--- DATA TO USE ---
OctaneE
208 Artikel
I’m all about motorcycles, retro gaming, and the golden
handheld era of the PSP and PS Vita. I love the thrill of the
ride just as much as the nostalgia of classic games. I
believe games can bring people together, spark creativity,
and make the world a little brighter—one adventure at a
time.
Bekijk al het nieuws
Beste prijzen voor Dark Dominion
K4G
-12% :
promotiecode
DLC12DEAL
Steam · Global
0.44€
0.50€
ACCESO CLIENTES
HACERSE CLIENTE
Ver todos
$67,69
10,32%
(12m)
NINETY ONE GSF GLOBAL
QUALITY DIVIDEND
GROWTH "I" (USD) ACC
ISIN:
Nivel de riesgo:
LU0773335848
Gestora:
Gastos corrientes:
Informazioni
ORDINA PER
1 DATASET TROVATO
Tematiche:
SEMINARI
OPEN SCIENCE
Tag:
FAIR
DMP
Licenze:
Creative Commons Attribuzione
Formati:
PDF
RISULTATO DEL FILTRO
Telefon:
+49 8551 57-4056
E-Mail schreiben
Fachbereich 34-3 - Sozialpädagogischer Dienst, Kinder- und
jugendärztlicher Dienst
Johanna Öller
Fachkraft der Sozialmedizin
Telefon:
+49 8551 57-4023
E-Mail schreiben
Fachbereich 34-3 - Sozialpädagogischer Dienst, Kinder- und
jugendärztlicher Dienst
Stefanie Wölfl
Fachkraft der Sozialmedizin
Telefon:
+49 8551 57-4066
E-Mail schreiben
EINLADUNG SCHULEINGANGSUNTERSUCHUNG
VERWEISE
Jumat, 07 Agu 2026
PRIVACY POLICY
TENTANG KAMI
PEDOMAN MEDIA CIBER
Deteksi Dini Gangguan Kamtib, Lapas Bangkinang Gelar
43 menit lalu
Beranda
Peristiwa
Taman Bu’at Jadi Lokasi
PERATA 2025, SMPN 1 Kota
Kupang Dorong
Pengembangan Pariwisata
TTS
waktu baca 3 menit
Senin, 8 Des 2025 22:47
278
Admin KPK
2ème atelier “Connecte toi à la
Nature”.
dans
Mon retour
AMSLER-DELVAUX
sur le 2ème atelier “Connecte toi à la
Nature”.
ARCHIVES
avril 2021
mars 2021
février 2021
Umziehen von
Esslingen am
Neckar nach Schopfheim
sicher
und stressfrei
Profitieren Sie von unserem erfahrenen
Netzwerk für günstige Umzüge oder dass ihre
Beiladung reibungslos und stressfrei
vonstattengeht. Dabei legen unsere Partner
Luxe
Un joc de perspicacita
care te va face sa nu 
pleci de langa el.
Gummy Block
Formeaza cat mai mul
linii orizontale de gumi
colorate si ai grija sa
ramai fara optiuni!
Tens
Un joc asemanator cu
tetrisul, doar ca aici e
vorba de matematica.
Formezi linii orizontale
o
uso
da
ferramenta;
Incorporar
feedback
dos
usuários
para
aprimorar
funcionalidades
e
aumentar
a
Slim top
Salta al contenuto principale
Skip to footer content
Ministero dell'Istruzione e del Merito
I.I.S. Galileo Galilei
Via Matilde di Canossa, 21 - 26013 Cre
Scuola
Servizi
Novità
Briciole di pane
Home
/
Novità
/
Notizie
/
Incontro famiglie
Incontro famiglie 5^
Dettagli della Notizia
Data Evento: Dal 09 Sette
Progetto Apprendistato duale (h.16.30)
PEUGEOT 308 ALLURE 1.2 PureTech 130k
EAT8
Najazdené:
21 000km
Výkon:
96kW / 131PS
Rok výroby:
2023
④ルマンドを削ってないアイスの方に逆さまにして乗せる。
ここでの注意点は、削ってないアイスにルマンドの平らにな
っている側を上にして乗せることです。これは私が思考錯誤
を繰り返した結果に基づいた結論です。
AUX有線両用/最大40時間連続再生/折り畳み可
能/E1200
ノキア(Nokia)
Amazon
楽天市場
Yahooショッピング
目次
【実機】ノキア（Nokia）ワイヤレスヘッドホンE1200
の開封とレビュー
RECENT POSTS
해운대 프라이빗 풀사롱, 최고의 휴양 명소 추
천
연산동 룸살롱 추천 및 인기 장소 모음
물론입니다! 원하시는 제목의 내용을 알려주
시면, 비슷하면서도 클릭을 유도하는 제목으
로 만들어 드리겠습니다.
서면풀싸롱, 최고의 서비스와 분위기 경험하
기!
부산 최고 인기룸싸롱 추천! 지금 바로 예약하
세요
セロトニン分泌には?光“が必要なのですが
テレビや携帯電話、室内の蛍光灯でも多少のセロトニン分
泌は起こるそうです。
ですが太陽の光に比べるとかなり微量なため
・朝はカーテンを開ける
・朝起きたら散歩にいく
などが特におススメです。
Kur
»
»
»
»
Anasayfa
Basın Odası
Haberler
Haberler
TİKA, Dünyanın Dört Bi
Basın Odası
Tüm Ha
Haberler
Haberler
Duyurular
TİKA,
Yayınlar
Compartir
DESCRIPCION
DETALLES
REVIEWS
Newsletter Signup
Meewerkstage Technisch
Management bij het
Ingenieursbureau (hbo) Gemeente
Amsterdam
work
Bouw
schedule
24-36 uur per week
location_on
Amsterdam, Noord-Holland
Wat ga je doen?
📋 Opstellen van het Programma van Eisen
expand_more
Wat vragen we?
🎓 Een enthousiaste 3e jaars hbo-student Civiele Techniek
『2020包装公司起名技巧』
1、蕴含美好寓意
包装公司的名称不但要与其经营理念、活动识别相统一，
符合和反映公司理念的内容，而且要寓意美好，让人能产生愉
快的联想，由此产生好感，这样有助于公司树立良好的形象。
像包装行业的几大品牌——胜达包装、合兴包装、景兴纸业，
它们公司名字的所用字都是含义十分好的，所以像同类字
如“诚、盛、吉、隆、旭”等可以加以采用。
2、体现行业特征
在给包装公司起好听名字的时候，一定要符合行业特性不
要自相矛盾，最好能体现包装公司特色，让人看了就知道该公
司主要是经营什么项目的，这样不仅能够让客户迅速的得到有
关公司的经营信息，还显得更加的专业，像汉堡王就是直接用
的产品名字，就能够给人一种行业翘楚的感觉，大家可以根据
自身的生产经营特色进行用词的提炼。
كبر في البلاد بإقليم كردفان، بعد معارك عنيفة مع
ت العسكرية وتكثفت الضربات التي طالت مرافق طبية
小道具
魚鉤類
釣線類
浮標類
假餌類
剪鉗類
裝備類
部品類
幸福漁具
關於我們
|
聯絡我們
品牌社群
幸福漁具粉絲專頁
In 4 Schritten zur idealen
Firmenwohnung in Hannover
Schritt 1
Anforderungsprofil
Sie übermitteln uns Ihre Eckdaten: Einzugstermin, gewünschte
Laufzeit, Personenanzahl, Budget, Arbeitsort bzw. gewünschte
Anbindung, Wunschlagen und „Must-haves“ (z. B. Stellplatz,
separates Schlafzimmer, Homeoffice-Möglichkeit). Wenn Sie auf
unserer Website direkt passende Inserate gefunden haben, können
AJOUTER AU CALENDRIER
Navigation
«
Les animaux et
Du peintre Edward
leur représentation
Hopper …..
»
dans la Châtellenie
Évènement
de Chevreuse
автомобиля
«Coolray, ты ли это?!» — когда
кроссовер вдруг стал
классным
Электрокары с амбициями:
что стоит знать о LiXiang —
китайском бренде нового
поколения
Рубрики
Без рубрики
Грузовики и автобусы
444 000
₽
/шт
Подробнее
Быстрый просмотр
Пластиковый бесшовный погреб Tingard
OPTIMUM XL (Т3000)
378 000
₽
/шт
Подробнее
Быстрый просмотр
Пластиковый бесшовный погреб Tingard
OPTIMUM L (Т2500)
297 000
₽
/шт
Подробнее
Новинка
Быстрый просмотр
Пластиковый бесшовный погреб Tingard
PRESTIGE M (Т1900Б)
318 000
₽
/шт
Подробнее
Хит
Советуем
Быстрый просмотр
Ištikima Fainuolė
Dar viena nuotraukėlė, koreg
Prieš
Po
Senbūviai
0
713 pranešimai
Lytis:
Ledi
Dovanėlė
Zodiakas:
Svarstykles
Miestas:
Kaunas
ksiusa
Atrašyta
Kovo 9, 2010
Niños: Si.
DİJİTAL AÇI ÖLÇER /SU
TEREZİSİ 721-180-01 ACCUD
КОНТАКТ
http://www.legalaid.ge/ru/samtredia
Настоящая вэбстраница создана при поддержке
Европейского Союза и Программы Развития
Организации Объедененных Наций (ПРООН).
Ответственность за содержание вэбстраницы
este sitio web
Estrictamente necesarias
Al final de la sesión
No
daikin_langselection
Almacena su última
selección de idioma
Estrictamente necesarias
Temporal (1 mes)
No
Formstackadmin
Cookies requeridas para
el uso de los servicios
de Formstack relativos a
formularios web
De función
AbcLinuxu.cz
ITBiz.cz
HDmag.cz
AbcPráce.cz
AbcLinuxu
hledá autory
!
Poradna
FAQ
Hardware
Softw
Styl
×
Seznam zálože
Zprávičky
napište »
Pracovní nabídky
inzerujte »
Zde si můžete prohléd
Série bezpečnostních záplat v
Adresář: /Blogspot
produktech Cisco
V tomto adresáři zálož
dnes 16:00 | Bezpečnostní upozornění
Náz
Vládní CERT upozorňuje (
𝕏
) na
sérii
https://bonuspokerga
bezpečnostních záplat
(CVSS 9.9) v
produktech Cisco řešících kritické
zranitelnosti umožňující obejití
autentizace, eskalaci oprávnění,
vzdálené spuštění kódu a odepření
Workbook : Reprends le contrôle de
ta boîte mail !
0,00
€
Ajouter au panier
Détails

--- INSTRUCTIONS TO FOLLOW ---
The first line of the listing above through the line containing "HACERSE CLIENTE": print exactly that, both ends included.

--- YOUR SOLUTION ---
OctaneE
208 Artikel
I’m all about motorcycles, retro gaming, and the golden
handheld era of the PSP and PS Vita. I love the thrill of the
ride just as much as the nostalgia of classic games. I
believe games can bring people together, spark creativity,
and make the world a little brighter—one adventure at a
time.
Bekijk al het nieuws
Beste prijzen voor Dark Dominion
K4G
-12% :
promotiecode
DLC12DEAL
Steam · Global
0.44€
0.50€
ACCESO CLIENTES
HACERSE CLIENTE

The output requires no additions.